Officers from Home Office Immigration Enforcement visited the premises on 4 December 2015 when Spiceway was found to be employing two illegal workers.
Spiceway were issued with a £20,000 Notification of Liability for Civil Penalties for employing illegal workers which they did not pay.
The directors subsequently took steps to place Spiceway into liquidation, which took place on 31 March 2016.
Following an investigation by the Insolvency Service, Mr Jafforey and Mr Siddique gave undertakings to the Secretary of State for Business, Energy and Industrial Strategy in which they did not dispute failing to ensure Spiceway complied with immigration laws. The disqualifications are in effect as of 25 September 2017.

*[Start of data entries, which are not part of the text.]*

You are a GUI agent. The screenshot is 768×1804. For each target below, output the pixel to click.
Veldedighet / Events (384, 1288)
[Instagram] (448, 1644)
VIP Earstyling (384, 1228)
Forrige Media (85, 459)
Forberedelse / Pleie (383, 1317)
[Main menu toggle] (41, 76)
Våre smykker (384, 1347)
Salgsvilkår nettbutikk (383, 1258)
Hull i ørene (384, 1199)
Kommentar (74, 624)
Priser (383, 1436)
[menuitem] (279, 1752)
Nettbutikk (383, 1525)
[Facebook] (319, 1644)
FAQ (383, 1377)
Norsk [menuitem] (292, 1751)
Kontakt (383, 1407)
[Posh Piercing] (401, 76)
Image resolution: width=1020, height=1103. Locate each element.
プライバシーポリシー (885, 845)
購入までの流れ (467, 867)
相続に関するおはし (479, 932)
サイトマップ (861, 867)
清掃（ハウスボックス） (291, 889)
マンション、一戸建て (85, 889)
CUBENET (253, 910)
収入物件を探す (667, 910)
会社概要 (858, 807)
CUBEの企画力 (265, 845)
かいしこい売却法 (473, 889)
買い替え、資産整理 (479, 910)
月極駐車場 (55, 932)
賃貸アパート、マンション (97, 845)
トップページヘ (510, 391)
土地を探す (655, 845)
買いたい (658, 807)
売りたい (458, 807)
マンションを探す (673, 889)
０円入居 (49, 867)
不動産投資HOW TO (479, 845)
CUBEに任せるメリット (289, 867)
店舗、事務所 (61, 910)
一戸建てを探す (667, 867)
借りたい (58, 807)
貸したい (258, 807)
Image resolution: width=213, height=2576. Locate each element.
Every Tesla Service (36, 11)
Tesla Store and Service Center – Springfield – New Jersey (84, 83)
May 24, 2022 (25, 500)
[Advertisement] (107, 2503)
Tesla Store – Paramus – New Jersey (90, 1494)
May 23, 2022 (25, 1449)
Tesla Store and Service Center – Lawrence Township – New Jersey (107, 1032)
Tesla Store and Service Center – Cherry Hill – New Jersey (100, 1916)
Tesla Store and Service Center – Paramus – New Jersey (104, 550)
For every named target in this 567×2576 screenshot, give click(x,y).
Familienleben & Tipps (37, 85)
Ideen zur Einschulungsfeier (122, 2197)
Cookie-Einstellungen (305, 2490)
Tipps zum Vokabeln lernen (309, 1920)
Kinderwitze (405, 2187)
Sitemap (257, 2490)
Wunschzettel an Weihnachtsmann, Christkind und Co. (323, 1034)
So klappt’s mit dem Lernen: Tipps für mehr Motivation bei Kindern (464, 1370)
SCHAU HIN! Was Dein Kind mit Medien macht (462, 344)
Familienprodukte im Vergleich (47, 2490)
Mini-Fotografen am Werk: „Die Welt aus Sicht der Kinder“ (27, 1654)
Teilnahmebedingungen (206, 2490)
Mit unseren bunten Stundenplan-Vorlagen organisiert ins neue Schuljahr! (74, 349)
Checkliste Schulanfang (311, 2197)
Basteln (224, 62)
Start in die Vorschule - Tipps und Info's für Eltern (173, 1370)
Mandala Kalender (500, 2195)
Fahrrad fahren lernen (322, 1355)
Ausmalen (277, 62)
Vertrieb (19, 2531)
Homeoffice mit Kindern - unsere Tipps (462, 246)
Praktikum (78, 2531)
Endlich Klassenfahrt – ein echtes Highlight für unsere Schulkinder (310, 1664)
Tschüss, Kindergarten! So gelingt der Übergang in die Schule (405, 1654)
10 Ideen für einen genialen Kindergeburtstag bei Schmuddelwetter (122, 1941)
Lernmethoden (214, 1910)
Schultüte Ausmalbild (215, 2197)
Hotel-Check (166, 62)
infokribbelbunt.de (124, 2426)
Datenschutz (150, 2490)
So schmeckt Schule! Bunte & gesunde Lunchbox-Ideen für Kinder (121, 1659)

Robert Clarke, Head of Insolvent Investigations North at the Insolvency Service, said:
The Insolvency Service pursues directors who fail to pay fines imposed for breaking employment and immigration laws. We have worked closely in this case with our colleagues at the Home Office to achieve this disqualification.
The public has a right to expect those who break the law will face the consequences. Running a limited company means you have obligations as well as statutory protections. If you fail to comply with your obligations, the Insolvency Service will investigate you.
Notes to editors
Spiceway Limited (CRO No. 08607643) was incorporated in July 2013. The company’s trading name was Kings Balti Palace, and operated from 237 London Road, Charlton Kings, Cheltenham, GL52 6HZ.
Spiceway Limited entered liquidation on 31 March 2016 with assets of £6 and liabilities of £23,760.
Mr Jafforey is from Cheltenham and his date of birth is September 1960.
Mr Siddique is from Cheltenham and his date of birth is October 1989.
The disqualification undertakings were accepted by the Secretary of State on
4 September 2017 and are in effect from 25 September 2017.
A disqualification order has the effect that without specific permission of a court, a person with a disqualification cannot:
- act as a director of a company
- take part, directly or indirectly, in the promotion, formation or management of a company or limited liability partnership
- be a receiver of a company’s property
Disqualification undertakings are the administrative equivalent of a disqualification order but do not involve court proceedings.
Persons subject to a disqualification order are bound by a range of other restrictions.
The Insolvency Service, an executive agency sponsored by the Department for Business, Energy and Industrial Strategy (BEIS), administers the insolvency regime, and aims to deliver and promote a range of investigation and enforcement activities both civil and criminal in nature, to support fair and open markets. We do this by effectively enforcing the statutory company and insolvency regimes, maintaining public confidence in those regimes and reducing the harm caused to victims of fraudulent activity and to the business community, including dealing with the disqualification of directors in corporate failures.
BEIS’ mission is to build a dynamic and competitive UK economy that works for all, in particular by creating the conditions for business success and promoting an open global economy. The Criminal Investigations and Prosecutions team contributes to this aim by taking action to deter fraud and to regulate the market. They investigate and prosecute a range of offences, primarily relating to personal or company insolvencies.
The agency also authorises and regulates the insolvency profession, assesses and pays statutory entitlement to redundancy payments when an employer cannot or will not pay employees, provides banking and investment services for bankruptcy and liquidation estate funds and advises ministers and other government departments on insolvency law and practice.